Ironically, when drawing a map on a Möbius strip rather than in the plane, it is possible to have \(5\) regions all border each other. How can this be done?

As a follow-up, see if you can do it for \(6\) regions.
The Tutte graph shown in Figure 24.4 is made up of three subgraphs isomorphic to the one shown below, plus a central vertex. The three vertices labeled \(x\), \(y\), and \(z\) in the diagram are used to connect the three subgraphs together: each \(x\)-vertex is joined to a \(y\)-vertex in a different subgraph to connect the three cyclically, and the three \(z\)-vertices are all joined to the center vertex of the Tutte graph.
1. Show (by casework) that the graph above has no \(x-y\) Hamilton path. (It does have \(x-z\) and \(y-z\) Hamilton paths, which you may feel free to find, though they won’t be useful for the next step.)
2. Use part (a) to show that the Tutte graph has no Hamilton cycle.
Here are several coloring problems for the union of two graphs. The graphs may share vertices and even edges; their union is a graph containing every vertex and every edge present in at least one of the graphs.
1. The union of two planar graphs is \(12\)-colorable. Explain why this is a special case of Proposition 24.6.
2. By imitating the proof of Proposition 24.6, prove that the union of two trees is always \(4\)-colorable.
3. Prove that the union of two bipartite graphs is always \(4\)-colorable.
The faraway and fictional continent of Kvadrat is divided into many countries, all in the shape of \(1\times 1\) squares. The squares are not necessarily aligned to a grid, and might have unclaimed land between them (which does not need to be given a color). One possible map is shown below:

Can all possible maps of Kvadrat be colored using only three colors, or is there an example of such a map which requires four colors?
The faraway and fictional country of Heibai is divided into cantons, just like Switzerland, but its map has a curious property: at every point where several borders meet, the total number of borders that converge there is even. (The United States has just one point of this type: the point where Arizona, Colorado, New Mexico, and Utah come together.)

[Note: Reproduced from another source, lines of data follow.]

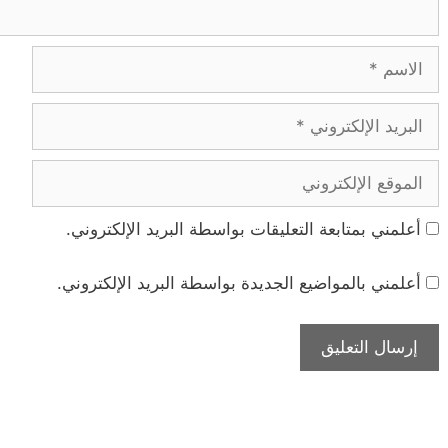
الاسم
البريد
الإلكتروني
الموقع
الإلكتروني
أعلمني بمتابعة التعليقات بواسطة البريد الإلكتروني.
أعلمني بالمواضيع الجديدة بواسطة البريد الإلكتروني.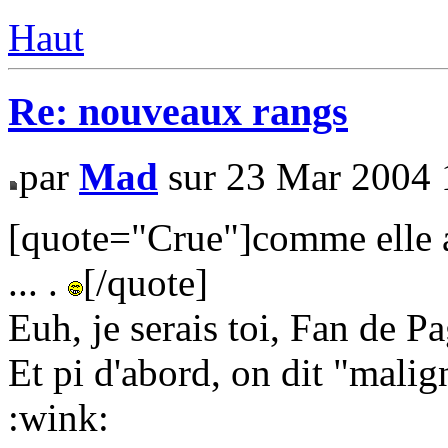
Haut
Re: nouveaux rangs
par
Mad
sur 23 Mar 2004 
[quote="Crue"]comme elle ar
... .
[/quote]
Euh, je serais toi, Fan de Pa
Et pi d'abord, on dit "malign
:wink:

Prove that it’s possible to color the cantons of Heibai with just two colors so that two cantons that share a border are always colored differently. (Two cantons that only share a point may have the same color.)
Let \(G\) be a planar graph that has been partially \(5\)-colored: there is a set \(W \subseteq V(G)\) such that every vertex \(x \in W\) has already been given a color \(f(x) \in \{1,2,3,4,5\}\), which cannot be changed.

Prove that if the distance between any two vertices in \(W\) is at least \(4\), then this partial coloring can be completed to a \(5\)-coloring of \(G\). (This result was proved by Michael Albertson in 1998 [1].)